While this is a democratic society and everybody gets to say their thing, these people are either delusional or simply ignore the truth about CO2. Per NASA Goddard Institute for Space Studies data, the world has not warmed for 15 years. Even the Intergovernmental Panel on Climate Change admits the world has not warmed. There is zero correlation between the measured increases in CO2 from the Mauno Loa study and world temperatures. The ice-core studies show changes in CO2 levels come after global temperature changes hundreds of years later. The temperature in 1000 A.D. at the top of the medieval warm period was hotter than today with lower CO2 levels—we finally got back to the temperature of 1225 A.D. in 1990. If CO2 actually warms the planet, how did we get out of the last ice age 11,000 years ago when CO2 was half the level of today?

Michael Fellion

Carmichael

Dark schools

Re “Ransom, kidnaps and cool experiments” by Cosmo Garvin (SN&R Bites, May 23):

On the Sacramento City Unified School District dragging it’s feet on a public-records request, I can’t say I’m surprised, but I am very disappointed.

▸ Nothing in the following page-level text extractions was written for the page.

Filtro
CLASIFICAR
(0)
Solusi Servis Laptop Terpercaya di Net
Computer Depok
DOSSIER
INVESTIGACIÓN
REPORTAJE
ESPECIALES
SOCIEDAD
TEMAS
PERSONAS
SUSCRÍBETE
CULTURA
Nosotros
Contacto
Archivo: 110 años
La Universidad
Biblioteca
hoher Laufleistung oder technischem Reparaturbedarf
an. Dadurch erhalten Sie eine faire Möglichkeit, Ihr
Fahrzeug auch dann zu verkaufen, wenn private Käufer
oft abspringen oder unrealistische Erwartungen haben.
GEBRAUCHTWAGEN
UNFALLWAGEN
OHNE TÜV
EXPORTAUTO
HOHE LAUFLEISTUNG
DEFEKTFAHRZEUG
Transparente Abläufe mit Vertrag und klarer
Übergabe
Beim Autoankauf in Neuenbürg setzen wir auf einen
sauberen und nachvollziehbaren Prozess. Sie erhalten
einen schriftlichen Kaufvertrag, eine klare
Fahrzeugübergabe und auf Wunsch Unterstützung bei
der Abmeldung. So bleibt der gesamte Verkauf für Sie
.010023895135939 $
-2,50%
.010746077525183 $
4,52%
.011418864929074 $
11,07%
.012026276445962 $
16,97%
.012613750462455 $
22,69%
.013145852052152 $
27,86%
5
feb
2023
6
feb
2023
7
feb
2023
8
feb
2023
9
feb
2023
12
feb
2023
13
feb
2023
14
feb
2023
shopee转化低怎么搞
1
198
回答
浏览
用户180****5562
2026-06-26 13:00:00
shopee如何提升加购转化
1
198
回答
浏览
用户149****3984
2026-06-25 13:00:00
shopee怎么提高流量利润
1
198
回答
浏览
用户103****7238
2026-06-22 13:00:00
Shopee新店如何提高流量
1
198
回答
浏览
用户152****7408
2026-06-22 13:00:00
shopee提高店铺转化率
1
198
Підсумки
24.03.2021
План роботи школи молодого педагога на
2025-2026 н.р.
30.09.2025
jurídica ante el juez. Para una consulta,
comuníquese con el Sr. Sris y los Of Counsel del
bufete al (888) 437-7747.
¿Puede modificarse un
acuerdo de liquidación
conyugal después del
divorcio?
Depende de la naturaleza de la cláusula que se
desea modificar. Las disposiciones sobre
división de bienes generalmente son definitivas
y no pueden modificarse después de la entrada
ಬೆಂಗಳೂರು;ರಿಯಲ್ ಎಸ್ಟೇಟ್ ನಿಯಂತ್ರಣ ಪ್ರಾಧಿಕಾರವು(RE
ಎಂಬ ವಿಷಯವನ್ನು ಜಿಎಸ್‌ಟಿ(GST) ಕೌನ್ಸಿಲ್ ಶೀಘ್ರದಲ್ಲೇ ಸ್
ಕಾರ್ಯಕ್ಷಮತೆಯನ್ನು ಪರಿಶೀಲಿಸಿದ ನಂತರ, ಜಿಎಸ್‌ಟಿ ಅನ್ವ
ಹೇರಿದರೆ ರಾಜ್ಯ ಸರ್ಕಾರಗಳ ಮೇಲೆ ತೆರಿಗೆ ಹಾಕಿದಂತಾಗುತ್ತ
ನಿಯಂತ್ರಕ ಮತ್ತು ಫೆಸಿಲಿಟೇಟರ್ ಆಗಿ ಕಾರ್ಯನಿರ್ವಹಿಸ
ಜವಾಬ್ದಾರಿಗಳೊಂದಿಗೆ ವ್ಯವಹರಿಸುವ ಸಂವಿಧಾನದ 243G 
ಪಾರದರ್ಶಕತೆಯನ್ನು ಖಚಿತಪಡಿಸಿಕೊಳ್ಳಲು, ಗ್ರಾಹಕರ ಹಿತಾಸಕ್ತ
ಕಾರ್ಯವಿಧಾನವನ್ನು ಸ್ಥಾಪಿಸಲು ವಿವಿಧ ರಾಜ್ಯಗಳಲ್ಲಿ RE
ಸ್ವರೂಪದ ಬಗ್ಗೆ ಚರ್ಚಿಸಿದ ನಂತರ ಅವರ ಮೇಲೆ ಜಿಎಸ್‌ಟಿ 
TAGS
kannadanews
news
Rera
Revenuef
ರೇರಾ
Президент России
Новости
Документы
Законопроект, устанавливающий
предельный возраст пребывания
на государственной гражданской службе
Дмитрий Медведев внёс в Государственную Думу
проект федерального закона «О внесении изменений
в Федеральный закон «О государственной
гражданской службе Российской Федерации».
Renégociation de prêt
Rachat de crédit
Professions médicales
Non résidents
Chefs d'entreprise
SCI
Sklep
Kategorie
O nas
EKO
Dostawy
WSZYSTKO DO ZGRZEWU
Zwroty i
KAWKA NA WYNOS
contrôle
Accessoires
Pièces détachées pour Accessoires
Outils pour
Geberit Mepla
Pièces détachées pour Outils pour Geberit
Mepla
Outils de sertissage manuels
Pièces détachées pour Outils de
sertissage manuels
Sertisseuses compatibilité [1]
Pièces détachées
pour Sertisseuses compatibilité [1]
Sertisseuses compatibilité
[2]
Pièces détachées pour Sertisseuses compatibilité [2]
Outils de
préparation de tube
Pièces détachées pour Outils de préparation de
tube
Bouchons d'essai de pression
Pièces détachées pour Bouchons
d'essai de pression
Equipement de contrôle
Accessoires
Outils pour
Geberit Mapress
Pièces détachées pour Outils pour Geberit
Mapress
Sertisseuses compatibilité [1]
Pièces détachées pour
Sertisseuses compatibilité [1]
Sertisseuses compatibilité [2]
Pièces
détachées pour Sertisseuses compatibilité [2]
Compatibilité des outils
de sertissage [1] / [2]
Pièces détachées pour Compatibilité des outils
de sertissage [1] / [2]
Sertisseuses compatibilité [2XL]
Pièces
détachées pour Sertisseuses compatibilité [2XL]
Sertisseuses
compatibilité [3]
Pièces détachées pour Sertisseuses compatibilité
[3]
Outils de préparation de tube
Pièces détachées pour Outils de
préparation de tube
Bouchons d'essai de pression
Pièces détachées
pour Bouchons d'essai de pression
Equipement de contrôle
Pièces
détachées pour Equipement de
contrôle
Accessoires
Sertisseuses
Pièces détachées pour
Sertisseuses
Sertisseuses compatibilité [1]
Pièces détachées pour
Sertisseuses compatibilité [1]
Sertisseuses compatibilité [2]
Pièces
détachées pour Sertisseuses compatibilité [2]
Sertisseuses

The district will not get rid of opposition to these closures by keeping folks in the dark. It just makes clear the complaint that many of us have had about this process from the start; that it was done too quickly, with too little information.

Alice Mercer

Sacramento

Rethink the arena

Re “Bites’ arena agnosticism ‘absurd’” by Steve Mehlman (SN&R Letter of the Week, May 16):

As a city resident of about 35 years, this whole arena spiel has sounded strangely like the line we were given back when the debate was the brand-spanking-new Sacramento Convention Center at the end of the K Street Mall. Then, we were told the city would be the economic beneficiary of hordes of conventioneers. Unfortunately, it didn’t draw the hordes that were promised. Maybe they missed the nice signs?

There is a quarter-of-a-billion dollars of our public money riding on this particular approach to an arena investment. … If the current plan proves to be overblown and underanalyzed, then let’s get it right. And if there’s still no consensus, let’s vote on it.

Bill Reany

Sacramento

Thanks, Joey

Re “Sext education” by Joey Garcia (SN&R Ask Joey, May 16):

You mention that employers are increasingly asking for employee social-media passwords, etc. That is a true statement, and the reason I’m writing is not about the actual topic of your response (teen sexting and protecting yourself from Internet exposure). Still, I decided to write because reading your recommendation about employers and social-media logins nagged at me. To me, the idea of employers asking for your personal login to anything that is not work related is absurd and a volition of privacy. Trends like this concern me a great deal. … I would be glad to see you make the point that we do not need to be complacent to this trend and can stand up for our privacy rights.